Value now is captured by harnessing the filtering that consumers perform for one another, monitoring the lateral cultural chatter and trying to time the implied markets. This is another aspect of the retromania phenomenon. Amateur bricoleurs sort through the digitized detritus of the past (Danny Kirwan solo albums, Falco, etc.), trying to make cultural capital out of it.

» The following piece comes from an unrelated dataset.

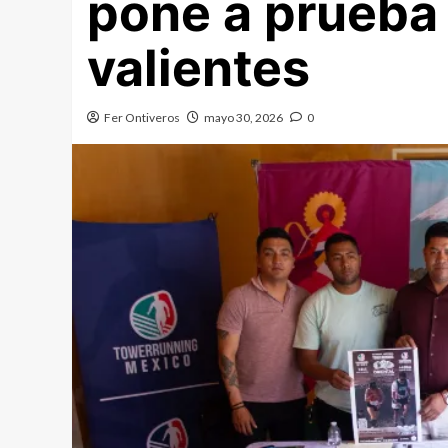
pone a prueba 
valientes
Fer Ontiveros
mayo 30, 2026
0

How one feels about the question of resistance probably depends on how successful one is at that task.


Thursday, Dec 1, 2011

With the “social graph” ramping up, it was only a matter of time before recommendation engines would stop suggesting to us merely what we might be interested in and start telling us what our friends want. It certainly seems to make more sense and is far less epistemologically threatening. Rather than implicitly suggesting that we don’t really know ourselves and that we are machine parse-able despite all our deep interiority, the recommendation engine for friends merely lifts the burden of having to pay enough attention to them to get them a gift that’s not completely inappropriate. The WSJ‘s All Things Digital blog has details about one of Walmart’s algorithmic holiday solutions, called Shopycat:


Since gifting is a practice humans naturally struggle with, maybe algorithms can do a better job. After using Shopycat, Harinarayan learned his wife was a fan of “Game of Thrones,” the TV series on HBO. She has posted several times on Facebook about the show, but he hadn’t noticed. “Facebook is so transient and things flow by. Here’s a way to aggregate it all and put it in one place,” he said.


This seems to be the application that Facebook was made for. The “keeping in touch” and whatnot is all so much cover for the core functionality: allowing for the translation of the self into a shopping list.

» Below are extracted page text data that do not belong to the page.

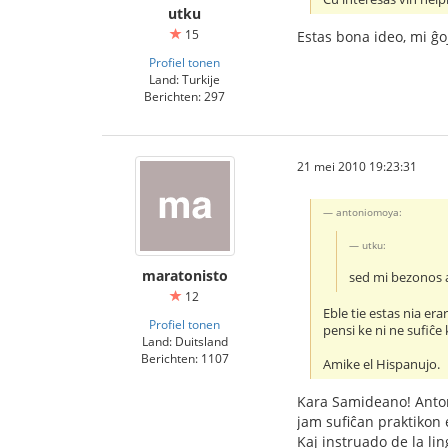
utku
15
Estas bona ideo, mi ĝoj
Profiel tonen
Land: Turkije
Berichten: 297
21 mei 2010 19:23:31
antoniomoya:
utku:
maratonisto
sed mi bezonos a
12
Eble tie estas nia er
Profiel tonen
pensi ke ni ne sufiĉe
Land: Duitsland
Berichten: 1107
Amike el Hispanujo.
Kara Samideano! Antoni
jam sufiĉan praktikon 
Kaj instruado de la lin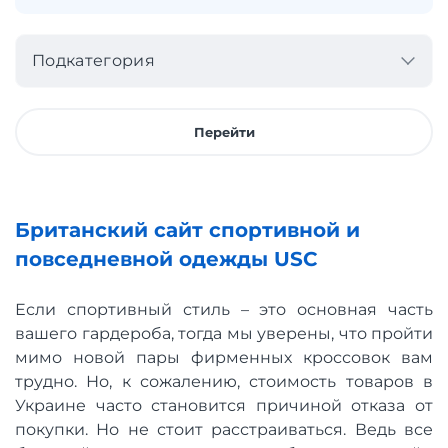
Подкатегория
Перейти
Британский сайт спортивной и
повседневной одежды USC
Если спортивный стиль – это основная часть
вашего гардероба, тогда мы уверены, что пройти
мимо новой пары фирменных кроссовок вам
трудно. Но, к сожалению, стоимость товаров в
Украине часто становится причиной отказа от
покупки. Но не стоит расстраиваться. Ведь все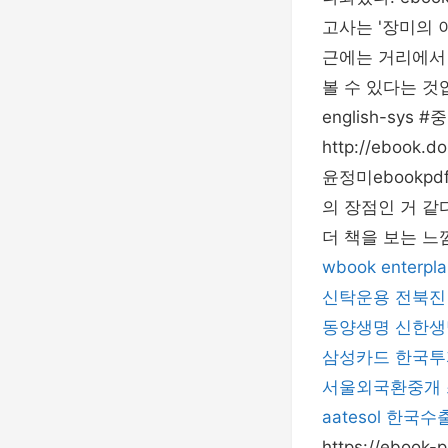
고사는 '장미의 이야
근에는 거리에서 
볼 수 있다는 것입니
english-sy
http://ebook.
윤정미ebookp
의 장점인 거 같
더 책을 보는 느
wbook
enterpla
신탁운용
전북진
동양생명
신한생
삼성카드
한국투
서울외국환중개
aatesol
한국수
https://ebook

I’m sure this should probably be hailed as an economistic victory against the deadweight loss of Christmas. More people will get what they want, and less time and money will be “wasted” figuring it out. But in an algorithmically airless world of perfect emotional efficiency, where every gift given is the right one and the risk of social faux pas are eliminated, I’m not sure what will be left of the holiday spirit, which seems to hinge ultimately on a generous amount of familial forgiveness. Bad gifts measure the distance we’re trying to close with more important gestures than bequeathing gifts.



Monday, Nov 28, 2011

Today’s WSJ has a story by Emily Glazer about p2p personal-servitude sites like TaskRabbit (slogan: “Get just about anything done by safe, reliable, awesome people”) that allow people to post request for odd jobs and services. Need a latte but don’t feel like waiting in line? Need someone to bring you In N Out? Need someone to inflate hundreds of balloons for a birthday party? These services can help you find the most desperate person out there (or the sort of servant who suits your prejudices best) for a one-off job. Watching the scrolling feed of new jobs at TaskRabbit is like getting to hear the tentative commands of emerging petty tyrants in real time, people taking the plunge and indulging the fantasy of ad hoc aristocracy.

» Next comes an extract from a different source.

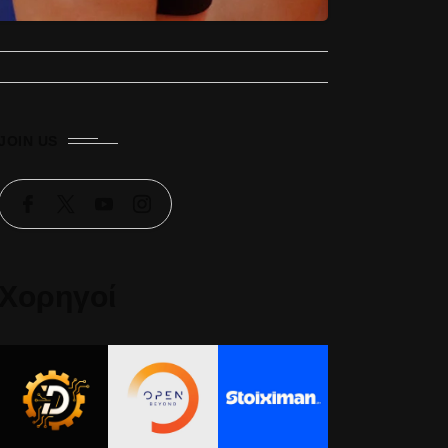
JOIN US
Χορηγοί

But the request for someone to “Bring some In N Out” seem to capture the spirit of the enterprise—a desire to find someone else to do something already designed to be expedient, but something that also has some inexplicable brand cachet. I want to eat a burger from In N Out, but it’s cool to like In N Out, so I want other people to know I am getting it—if I advertise on this site, then lots more people will get to know just how into In N Out I am! This is not so much about buying personal service—the site’s users almost certainly don’t have the habitus of a person who inherently expects to be waited on and would not likely feel that comfortable casting people more or less like themselves into some inferior caste—but rather about identity display. It’s a means to make consumption of personal service more conspicuous, which is probably a chief reason for TaskRabbit’s clients to be doing it.